The Python flow is symmetric:

from x402.clients.requests import x402_requests
from eth_account import Account

wallet = Account.from_key(os.environ["WALLET_KEY"])
session = x402_requests(wallet)

res = session.post(
    "https://blockrun.ai/v1/chat/completions",
    json={
        "model": "deepseek/deepseek-v4-pro",
        "messages": [{"role": "user", "content": "Compare USDC payment rails."}],
    },
)

print(res.json()["choices"][0]["message"]["content"])

The wallet pays per call. Your USDC balance goes down. Your code never touches a billing dashboard.

What This Actually Costs

The minimum per-request charge is $0.001. Above that, you pay the model's native rate plus a small gateway fee — typically 1-3% of the underlying cost. There is no subscription, no monthly minimum, no inactive-account fee.

A few example calls (May 2026 prices):

Model	Input	Output	Typical call cost
`deepseek/deepseek-v4-pro`	$0.27/M	$1.10/M	$0.0005 – $0.005
`anthropic/claude-haiku-4.5`	$1.00/M	$5.00/M	$0.002 – $0.02
`openai/gpt-5`	$1.25/M	$10/M	$0.003 – $0.05
`anthropic/claude-opus-4.7`	$15/M	$75/M	$0.05 – $1.00

You only pay for the tokens you use. The wallet's USDC balance is your hard ceiling — when it hits zero, the gateway stops accepting calls. No overdraft, no surprise invoice, no $47K loop.

Why USDC, and Why Per-Call

USDC because it settles in seconds, is fully reserve-backed, and works on Base and Solana — both of which support sub-cent payments without onerous gas fees.

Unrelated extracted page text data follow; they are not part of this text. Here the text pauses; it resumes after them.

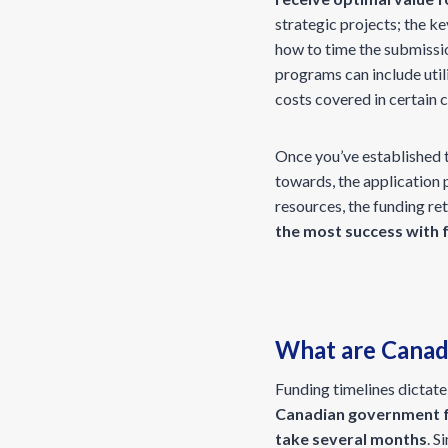
strategic projects; the k
how to time the submissio
programs can include util
costs covered in certain 
Once you’ve established 
towards, the application
resources, the funding re
the most success with f
What are Canad
Funding timelines dictate
Canadian government f
take several months
. S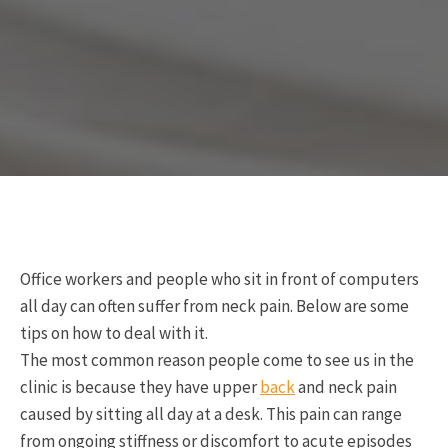
Office workers and people who sit in front of computers
all day can often suffer from neck pain. Below are some
tips on how to deal with it.
The most common reason people come to see us in the
clinic is because they have upper
back
and neck pain
caused by sitting all day at a desk. This pain can range
from ongoing stiffness or discomfort to acute episodes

Stablecoin = no exchange-rate volatility between the moment you authorize and the moment the call lands.

Per-call because that's the natural unit of LLM consumption. You don't subscribe to a CDN per month — you pay per byte. LLM inference is the same shape: per token, per request. Subscription pricing exists because credit card rails can't economically settle a $0.001 transaction. Stablecoin rails can.

Together, those two choices remove every reason to maintain a balance, an account, or a key.

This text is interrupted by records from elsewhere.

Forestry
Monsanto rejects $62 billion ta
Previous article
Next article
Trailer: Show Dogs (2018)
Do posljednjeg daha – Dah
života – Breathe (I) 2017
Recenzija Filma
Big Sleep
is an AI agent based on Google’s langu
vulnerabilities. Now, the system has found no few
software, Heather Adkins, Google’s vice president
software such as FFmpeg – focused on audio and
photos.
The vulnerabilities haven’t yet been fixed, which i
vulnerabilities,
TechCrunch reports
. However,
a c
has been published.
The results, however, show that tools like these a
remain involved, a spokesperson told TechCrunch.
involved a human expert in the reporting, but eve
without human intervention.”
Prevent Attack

When Per-Call Beats Subscription

Bursty workloads. You spend $200 one day, $0 the next. Subscriptions force you to pay for the peak as if it were the average.
Multi-model evaluation. Trying GPT-5 vs Claude vs DeepSeek vs Gemini for a benchmark? With per-call you swap models in a string, with subscriptions you sign up four times.
Autonomous agents. An agent can't fill out a Stripe form. It can sign an EIP-712 message.
One-off scripts. You needed a model once, for one task. Why are you maintaining an account?

When subscription still wins: a fleet of human users hammering a single model 24/7. There the volume amortizes the lock-in. For everything else, pay-per-call in USDC is strictly faster, strictly cheaper, and strictly less paperwork.

Going Live

The BlockRun gateway is at blockrun.ai/v1. It's OpenAI-compatible — every endpoint maps to the OpenAI SDK shape — and supports x402 on Base (blockrun.ai) and Solana (sol.blockrun.ai).

Pick a model from the catalog. Top up a wallet with $5 of USDC. Send the request. Watch it land on-chain.

The internet wasn't built for machines to pay. We're building the layer that is — and it works for humans too.